However, some researchers might argue that laboratory notebooks or preliminary drafts fall under the scope of data because of the importance for their research. The above definitions prove that the notion of ‘research data’ depends on the context. Those definitions help to explain why ‘research data’ often depends on interpretation. As Borgman put it, one researcher’s signal—or data—may be someone else’s noise [243].

Advertisement

4.4 What is missing in the scope of ‘research data’?

Only one of the above definitions, namely, the definition of research data developed by the University of Melbourne, explicitly includes metadata as a component of research data. Metadata is structured information associated with an object for purposes of discovery, description, use, management, and preservation.14 In short, metadata is data about data—information about information. In the context of scientific data, metadata is even more important because it provides the context needed to make sense of what would otherwise be a collection of numbers. Without metadata, any data is unlikely to be reusable and almost certainly would not allow for the research to be reproducible. For this reason, all stakeholders involved in open research data need to explicitly acknowledge that ‘research data’ includes metadata.

In addition to core research data and metadata, the final component required for reproducibility by research funders is the code or algorithms used to undertake the analyses [244]. In a substantial number of cases, the interpretation and analysis of data are dependent on the availability of software. In some cases, sharing of software code may not be permitted, as the code may be a commercial application or it can be protected by intellectual property such as patents. Yet in all instances where the code can be shared, it should be shared, and research funders need to include statements in their policies to that effect. The code and the relevant algorithms need to become integral to the term ‘research data’.

Furthermore, most definitions of ‘research data’ do not address the degree of processing of the data that is shared. Research data can refer to ‘top-level data’ typically underpinning scientific publications or to ‘working versions’ incorporating different types of analyses, cleaning, and processing steps or to ‘raw data’ collected in research or harvested by scientific equipment. The various levels of data processing and control are discussed in the context of research data management, in Chapters 5 and 6.
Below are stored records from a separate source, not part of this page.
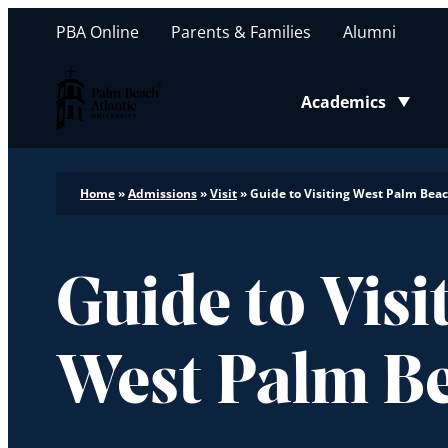
PBA Online
Parents & Families
Alumni
Palm Beach Atlantic University
Academics
Toggle submenu
Home
»
Admissions
»
Visit
»
Guide to Visiting West Palm Bea
Guide to Visi
West Palm B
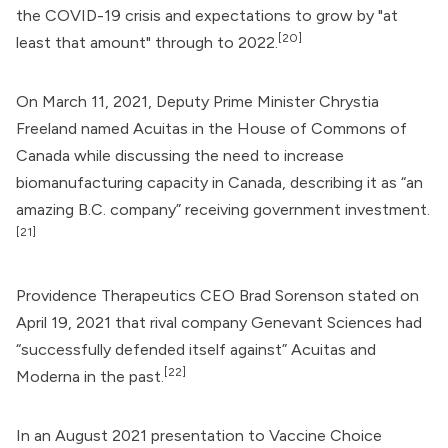
the COVID-19 crisis and expectations to grow by "at
[20]
least that amount" through to 2022.
On March 11, 2021, Deputy Prime Minister
Chrystia
Freeland
named Acuitas in the House of Commons of
Canada while discussing the need to increase
biomanufacturing capacity in Canada, describing it as “an
amazing B.C. company” receiving government investment.
[21]
Providence Therapeutics
CEO Brad Sorenson stated on
April 19, 2021 that rival company Genevant Sciences had
“successfully defended itself against” Acuitas and
[22]
Moderna
in the past.
In an August 2021 presentation to Vaccine Choice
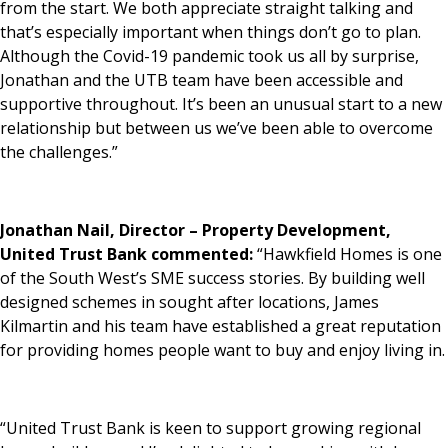
from the start. We both appreciate straight talking and
that’s especially important when things don’t go to plan.
Although the Covid-19 pandemic took us all by surprise,
Jonathan and the UTB team have been accessible and
supportive throughout. It’s been an unusual start to a new
relationship but between us we’ve been able to overcome
the challenges.”
Jonathan Nail, Director – Property Development,
United Trust Bank commented:
“Hawkfield Homes is one
of the South West’s SME success stories. By building well
designed schemes in sought after locations, James
Kilmartin and his team have established a great reputation
for providing homes people want to buy and enjoy living in.
“United Trust Bank is keen to support growing regional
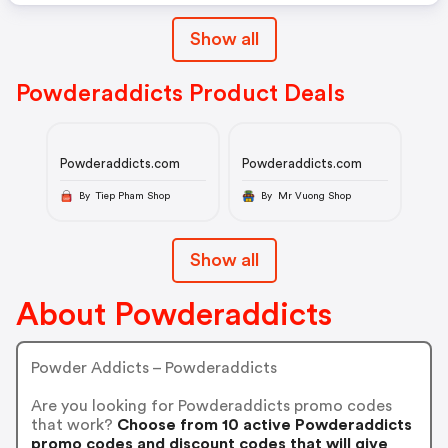
Show all
Powderaddicts Product Deals
Powderaddicts.com
Powderaddicts.com
By Tiep Pham Shop
By Mr Vuong Shop
Show all
About Powderaddicts
Powder Addicts – Powderaddicts
Are you looking for Powderaddicts promo codes
that work?
Choose from 10 active Powderaddicts
promo codes and discount codes that will give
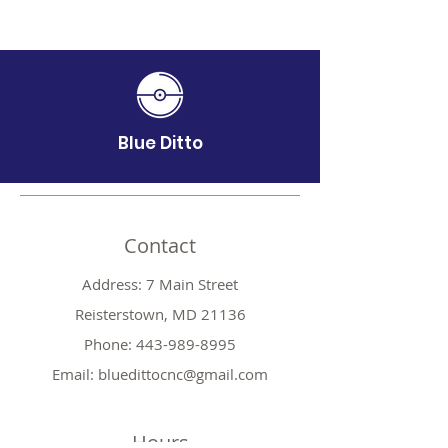
Blue Ditto
Contact
Address: 7 Main Street
Reisterstown, MD 21136
Phone:
443-989-8995
Email:
bluedittocnc@gmail.com
Hours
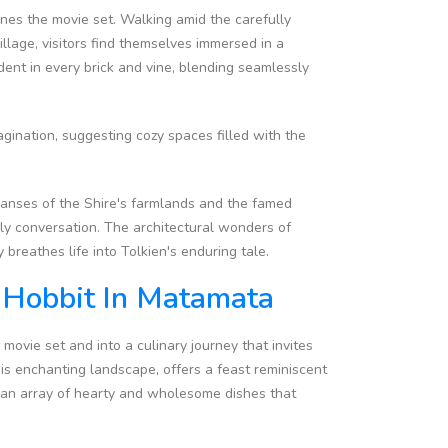
ines the movie set. Walking amid the carefully
lage, visitors find themselves immersed in a
dent in every brick and vine, blending seamlessly
agination, suggesting cozy spaces filled with the
panses of the Shire's farmlands and the famed
ely conversation. The architectural wonders of
breathes life into Tolkien's enduring tale.
A Hobbit In Matamata
movie set and into a culinary journey that invites
this enchanting landscape, offers a feast reminiscent
to an array of hearty and wholesome dishes that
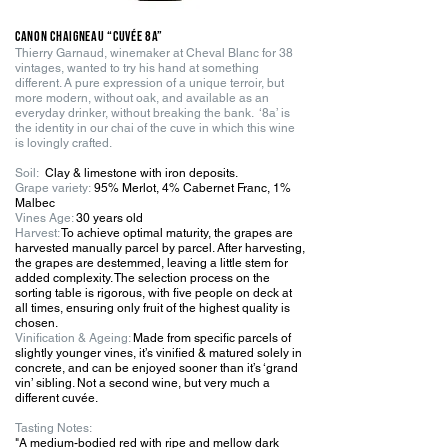
Canon Chaigneau “Cuvée 8a”
Thierry Garnaud, winemaker at Cheval Blanc for 38
vintages, wanted to try his hand at something
different. A pure expression of a unique terroir, but
more modern, without oak, and available as an
everyday drinker, without breaking the bank. ‘8a’ is
the identity in our chai of the cuve in which this wine
is lovingly crafted.
Soil:
Clay & limestone with iron deposits.
G
r
ape variety:
95% Merlot, 4% Cabernet Franc, 1%
Malbec
Vines Age:
30 years old
Harvest:
To achieve optimal maturity, the grapes are
harvested manually parcel by parcel. After harvesting,
the grapes are destemmed, leaving a little stem for
added complexity. The selection process on the
sorting table is rigorous, with five people on deck at
all times, ensuring only fruit of the highest quality is
chosen.
Vinification & Ageing:
Made from specific parcels of
slightly younger vines, it’s vinified & matured solely in
concrete, and can be enjoyed sooner than it’s ‘grand
vin’ sibling. Not a second wine, but very much a
different cuvée.
Tasting
Notes:
"A medium-bodied red with ripe and mellow dark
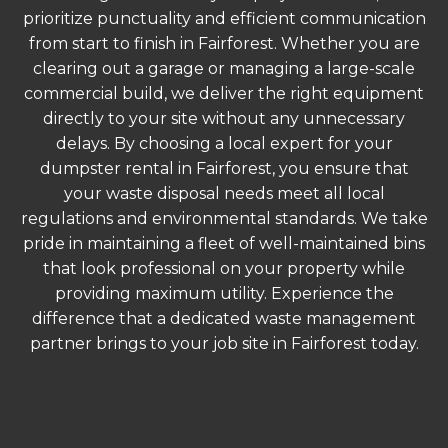
prioritize punctuality and efficient communication
from start to finish in Fairforest. Whether you are
clearing out a garage or managing a large-scale
commercial build, we deliver the right equipment
directly to your site without any unnecessary
delays. By choosing a local expert for your
dumpster rental in Fairforest, you ensure that
your waste disposal needs meet all local
regulations and environmental standards. We take
pride in maintaining a fleet of well-maintained bins
that look professional on your property while
providing maximum utility. Experience the
difference that a dedicated waste management
partner brings to your job site in Fairforest today.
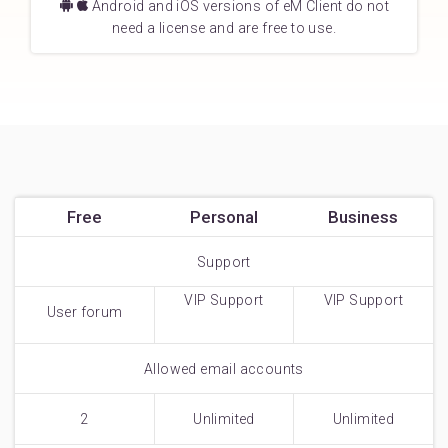
Android and iOS versions of eM Client do not
need a license and are free to use.
Free
Personal
Business
Support
VIP Support
VIP Support
User forum
Allowed email accounts
2
Unlimited
Unlimited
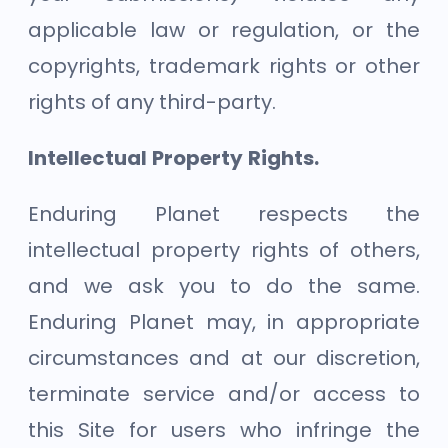
applicable law or regulation, or the
copyrights, trademark rights or other
rights of any third-party.
Intellectual Property Rights.
Enduring Planet respects the
intellectual property rights of others,
and we ask you to do the same.
Enduring Planet may, in appropriate
circumstances and at our discretion,
terminate service and/or access to
this Site for users who infringe the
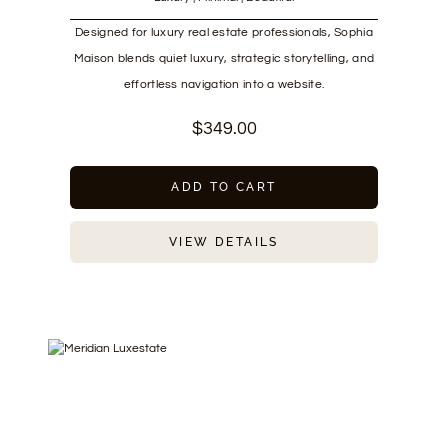
Designed for luxury real estate professionals, Sophia
Maison blends quiet luxury, strategic storytelling, and
effortless navigation into a website.
$
349.00
ADD TO CART
VIEW DETAILS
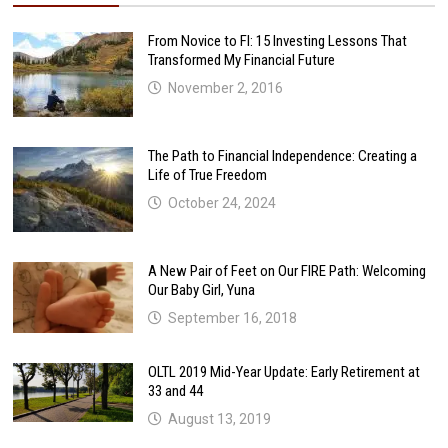
From Novice to FI: 15 Investing Lessons That
Transformed My Financial Future
November 2, 2016
The Path to Financial Independence: Creating a
Life of True Freedom
October 24, 2024
A New Pair of Feet on Our FIRE Path: Welcoming
Our Baby Girl, Yuna
September 16, 2018
OLTL 2019 Mid-Year Update: Early Retirement at
33 and 44
August 13, 2019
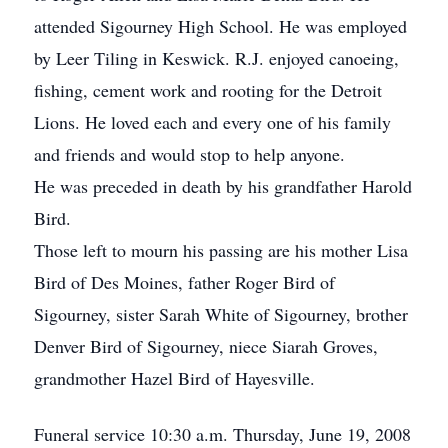
attended Sigourney High School. He was employed
by Leer Tiling in Keswick. R.J. enjoyed canoeing,
fishing, cement work and rooting for the Detroit
Lions. He loved each and every one of his family
and friends and would stop to help anyone.
He was preceded in death by his grandfather Harold
Bird.
Those left to mourn his passing are his mother Lisa
Bird of Des Moines, father Roger Bird of
Sigourney, sister Sarah White of Sigourney, brother
Denver Bird of Sigourney, niece Siarah Groves,
grandmother Hazel Bird of Hayesville.
Funeral service 10:30 a.m. Thursday, June 19, 2008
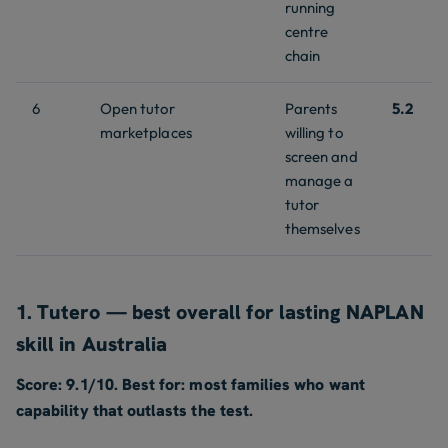
running
centre
chain
6
Open tutor
Parents
5.2
marketplaces
willing to
screen and
manage a
tutor
themselves
1. Tutero — best overall for lasting NAPLAN
skill in Australia
Score: 9.1/10. Best for: most families who want
capability that outlasts the test.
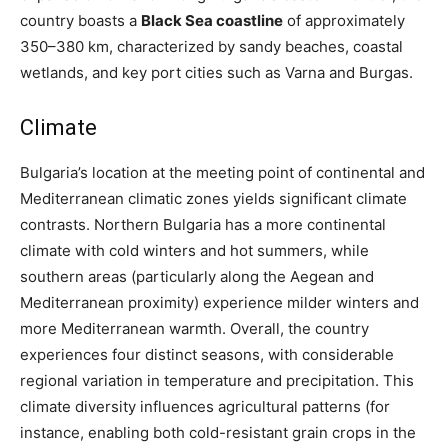
country
boasts a
Black Sea coastline
of approximately
350–380 km, characterized by sandy beaches, coastal
wetlands, and key port cities such as
Varna and Burgas.
Climate
Bulgaria’s location at the meeting point of continental and
Mediterranean climatic zones yields significant climate
contrasts. Northern Bulgaria has a more continental
climate with cold winters and hot summers, while
southern areas (particularly along the Aegean and
Mediterranean proximity) experience milder winters and
more Mediterranean warmth. Overall, the country
experiences four distinct seasons, with considerable
regional variation in temperature and precipitation. This
climate diversity influences agricultural patterns (for
instance, enabling both cold-resistant grain crops in the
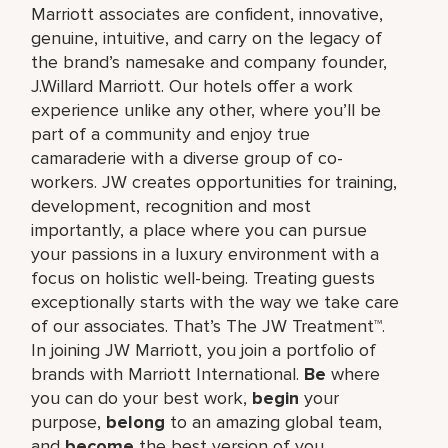
Marriott associates are confident, innovative,
genuine, intuitive, and carry on the legacy of
the brand’s namesake and company founder,
J.Willard Marriott. Our hotels offer a work
experience unlike any other, where you’ll be
part of a community and enjoy true
camaraderie with a diverse group of co-
workers. JW creates opportunities for training,
development, recognition and most
importantly, a place where you can pursue
your passions in a luxury environment with a
focus on holistic well-being. Treating guests
exceptionally starts with the way we take care
of our associates. That’s The JW Treatment™.
In joining JW Marriott, you join a portfolio of
brands with Marriott International.
Be
where
you can do your best work,​
begin
your
purpose,
belong
to an amazing global​ team,
and
become
the best version of you.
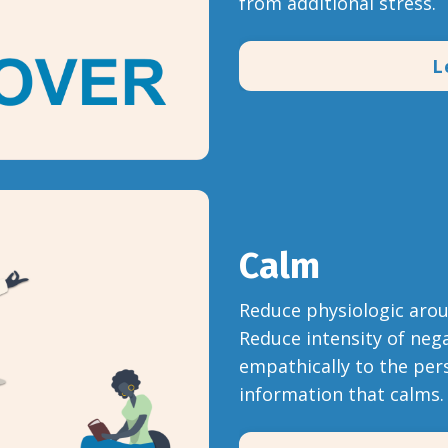
from additional stress.
L
Calm
Reduce physiologic arous
Reduce intensity of nega
empathically to the pers
information that calms.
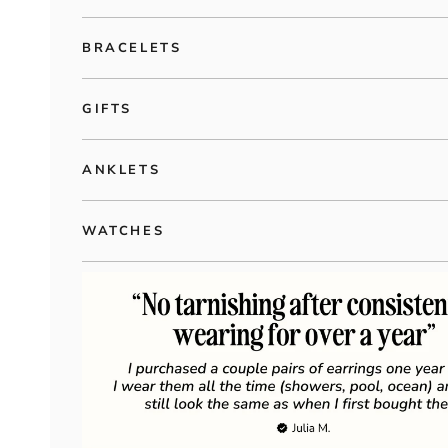
BRACELETS
GIFTS
ANKLETS
WATCHES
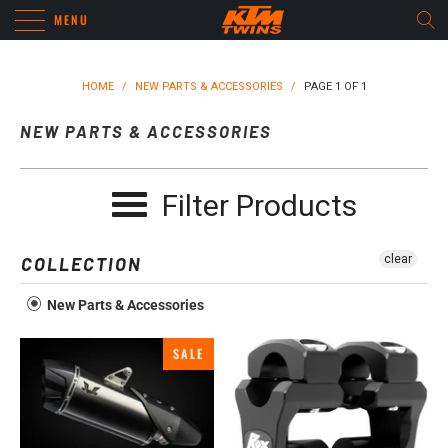
MENU
HOME
/
NEW PARTS & ACCESSORIES
/
PAGE 1 OF 1
NEW PARTS & ACCESSORIES
Filter Products
clear
COLLECTION
New Parts & Accessories
SALE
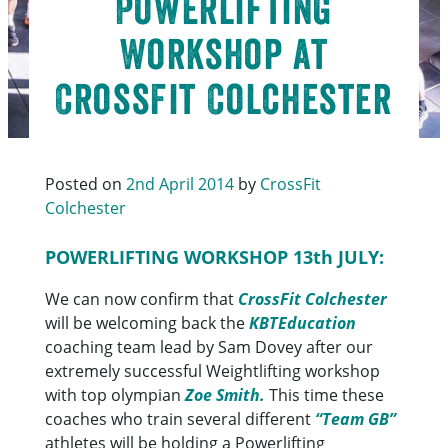
Powerlifting
Workshop at
CrossFit Colchester
Posted on
2nd April 2014
by
CrossFit
Colchester
POWERLIFTING WORKSHOP 13th JULY:
We can now confirm that
CrossFit Colchester
will be welcoming back the
KBTEducation
coaching team lead by Sam Dovey after our
extremely successful Weightlifting workshop
with top olympian
Zoe Smith.
This time these
coaches who train several different
“Team GB”
athletes will be holding a Powerlifting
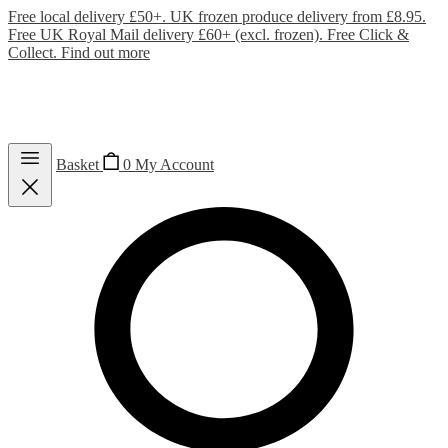
Free local delivery £50+. UK frozen produce delivery from £8.95.
Free UK Royal Mail delivery £60+ (excl. frozen). Free Click &
Collect.
Find out more
Basket
0
My Account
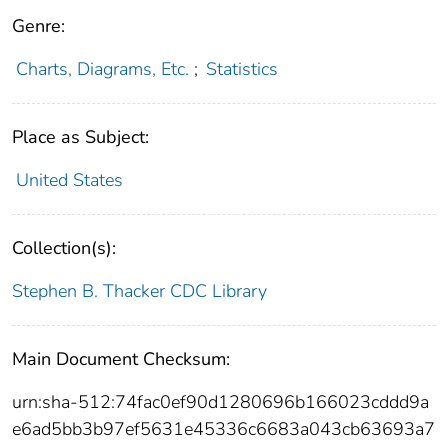
Genre:
Charts, Diagrams, Etc.
;
Statistics
Place as Subject:
United States
Collection(s):
Stephen B. Thacker CDC Library
Main Document Checksum:
urn:sha-512:74fac0ef90d1280696b166023cddd9a
e6ad5bb3b97ef5631e45336c6683a043cb63693a7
Researchers like to organise their data in a ‘dataset’, but this is another term subject to dispute. A dataset might consist of a large or small spreadsheet, a text file, a set of files, or all of these. At present, researchers can share open data anything they like, and there are no criteria for assessing the quality of the data being shared other than by checking the parameters for data identification and discoverability. The potential of the data to be reused thus cannot be easily established. Some of the data released under the open access mandate may not be reusable.

Advertisement

4.5 What makes research data ‘open’?

A major goal of open scientific data is to increase the sharing of the data by making it available to anyone who seeks it, regardless of location or affiliation, with minimal barriers for access and reuse.

In general, ‘data sharing’ implies the release of data in a form that others can use [245]. Data sharing thus encompasses many means of releasing data, open data being one such means. Other forms of release include the private exchange between researchers, publication of datasets on websites, the deposit in archives, repositories, domain-specific collections, library collections, or data papers and, finally, attachment as supplementary material in journal articles [246]. The data shared by any of these means would meet the criteria of openness provided that the data:

1. Is freely available on the Internet

2. Permits any user to download, copy, analyse, reprocess, pass to software, or use for any other purposes

3. Is without financial, legal, or technical barriers other than those inseparable from gaining access to the Internet itself [247]

Examples of open data include repositories and archives (including Zenodo, GenBank, Figshare, Dryad), data networks (such as Global Biodiversity Information Facility), virtual observatories (such as Digital Earth), domain repositories (such as PubMed Central), and institutional repositories. The list of major data network is provided at Appendix B.

The Open Knowledge Foundation has developed an extensive definition of ‘open works’, which also applies to ‘open data’. For a work to be open, it must have an open licence, be accessible at a fair reproduction cost, or be freely available on the Internet along with the necessary information on compliance with the work’s licence [248].

The aim of these licences is to allow free reuse and redistribution of all, or parts of, the work. The licence must also allow for derivatives of the work to be made and to be subsequently distributed or compiled with any other works. Also, the licence must allow the use, redistribution, modification, and compilation for any purpose. The rights attached to the work must apply to anyone who receives it redistributed, without the need to agree to any additional terms. There may be some clauses that ask for attribution for those who produced the work. There is often a share-alike clause that requires copies or derivatives of a licenced work to remain under a licence that is the same as, or similar to, the original. In general terms, this approach requires a licence to avoid discrimination against any person or group and must ensure that the works are free, so that there are no royalty charges or fee arrangements of any sort.15

Nevertheless, levels and standards for openness vary among different repositories and datasets.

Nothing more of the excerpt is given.